In the U.S. general population, the estimated background risk of major birth defects and miscarriage in clinically recognized pregnancies are 2% to 4% and 15% to 20%, respectively.
Data
Animal Data
In an embryo-fetal development study in which pregnant rats were administered daily doses of ceritinib during organogenesis, dose-related skeletal anomalies were observed at doses as low as 50 mg/kg (less than 0.5-fold the human exposure by AUC at the recommended dose). Findings included delayed ossifications and skeletal variations.
In pregnant rabbits administered ceritinib daily during organogenesis, dose-related skeletal anomalies, including incomplete ossification, were observed at doses equal to or > 2 mg/kg/day (approximately 0.015-fold the human exposure by AUC at the recommended dose). A low incidence of visceral anomalies, including absent or malpositioned gallbladder and retroesophageal subclavian cardiac artery, was observed at doses equal to or > 10 mg/kg/day (approximately 0.13-fold the human exposure by AUC at the recommended dose). Maternal toxicity and abortion occurred in rabbits at doses of 35 mg/kg or greater. In addition, embryolethality was observed in rabbits at a dose of 50 mg/kg.
Lactation
Risk Summary
There are no data regarding the presence of ceritinib or its metabolites in human milk, the effects of ceritinib on the breastfed child or its effects on milk production. Because of the potential for serious adverse reactions in breastfed children, advise women not to breastfeed during treatment with ZYKADIA and for 2 weeks following completion of therapy.

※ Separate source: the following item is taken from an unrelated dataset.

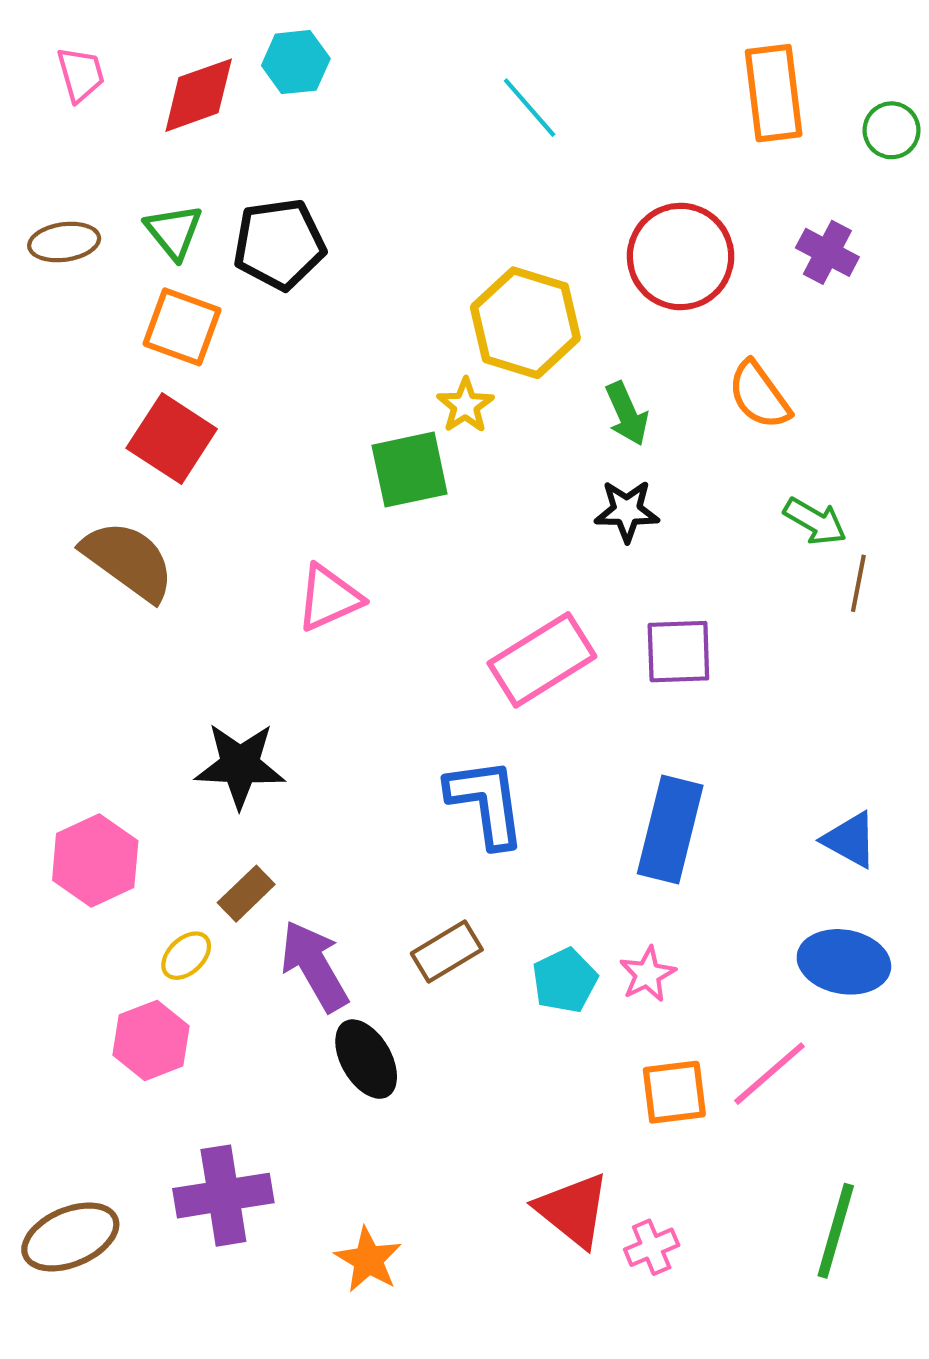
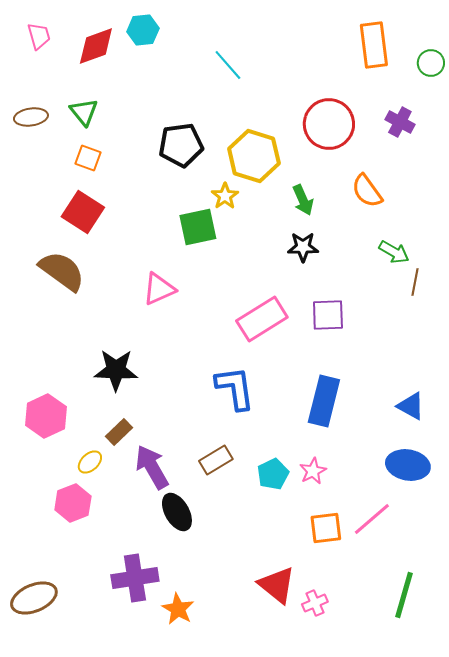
cyan line: (530, 108) -> (228, 65), moved
black pentagon: (279, 244) -> (181, 145), moved
orange square: (182, 327) -> (88, 158), size x0.7
purple cross: (223, 1196) -> (135, 578), moved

Females And Males Of Reproductive Potential
Pregnancy Testing
Verify pregnancy status in females of reproductive potential prior to initiating ZYKADIA [see Use In Specific Populations].
Contraception
ZYKADIA can cause fetal harm when administered to a pregnant woman [see Use In Specific Populations].
Females
Advise females of reproductive potential to use effective contraception during treatment with ZYKADIA and for 6 months following completion of therapy.
Males
Based on the potential for genotoxicity, advise males with female partners of reproductive potential to use condoms during treatment with ZYKADIA and for 3 months following completion of therapy [see Nonclinical Toxicology].
Pediatric Use
The safety and effectiveness of ZYKADIA in pediatric patients have not been established.
Geriatric Use
Of the 925 patients in clinical studies of ZYKADIA, 18% were 65 years or older, while 5% were 75 years or older. No overall differences in safety or effectiveness were observed between these subjects and younger subjects.
Hepatic Impairment
For patients with severe hepatic impairment (Child-Pugh C), reduce the dose of ZYKADIA [see DOSAGE AND ADMINISTRATION]. No dose adjustment is recommended for patients with mild (Child-Pugh A) or moderate (Child-Pugh B) hepatic impairment.